Structurally, it reminded me a lot of Chuck Wendig’s Damn Fine Story, which is one of my very favorite books on storytelling — though, as the title implies, Wendig uses a lot more swears. (I am fine with swears.)
Storr’s book, as his title implies, links story to science:
My hope is that what follows will be of interest to anyone curious about the science of the human condition, even if they have little practical interest in storytelling. But it’s also for the storytellers. The challenge any of us faces is that of grabbing and keeping the attention of other people’s brains. I’m convinced we can all become better at what we do by finding out a bit about how they work.
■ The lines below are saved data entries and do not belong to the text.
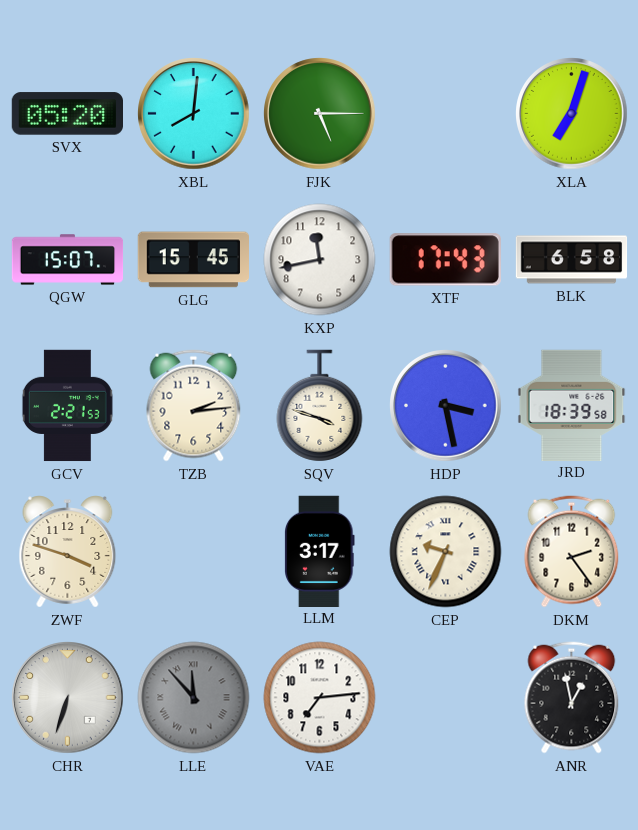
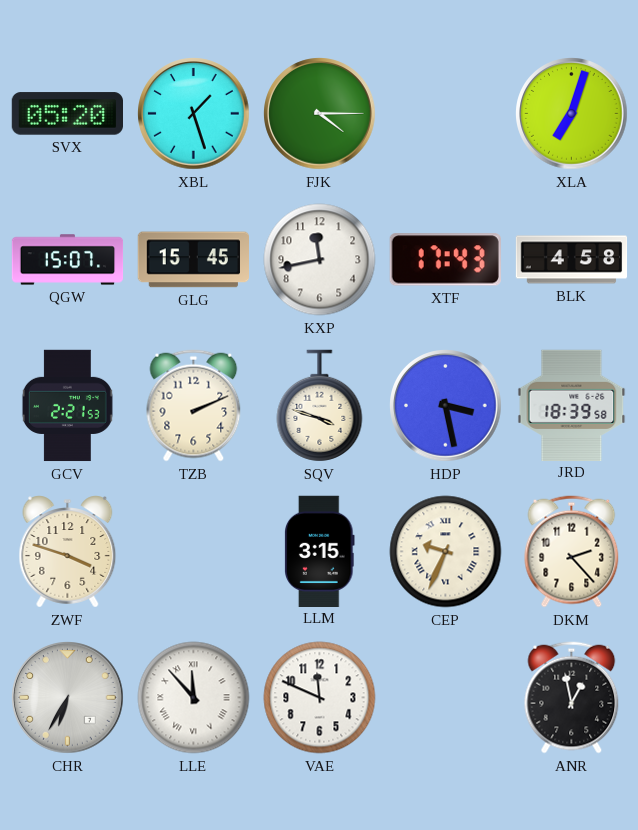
XBL: 8:01 -> 1:27
FJK: 5:15 -> 4:15
BLK: 6:58 -> 4:58
TZB: 2:14 -> 2:11
LLM: 3:17 -> 3:15
DKM: 2:24 -> 2:23
CHR: 6:33 -> 6:35
LLE dial: grey -> white
VAE: 7:14 -> 11:49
What does that mean? Well, for starters, human minds are wired for three things: patterns, change, and connection. A good story incorporates all three elements in a way that keeps us captivated until the very end. But Storr breaks storytelling down even further, bringing in everything from peripeteia to theory of mind to, by the end of the book, a step-by-step guide to creating a scientifically sound story — though Storr also notes that some of the best stories transcend anything that can be summed up in a step-by-step guide.
That said, if you want to know how to construct a story in a way that might command a reader’s attention, The Science of Storytelling will provide you with a framework.
And if you just want to know why human brains are attracted to stories, and why we transcribe our own lives into stories even if we aren’t writers ourselves, The Science of Storytelling will give you all the answers you need.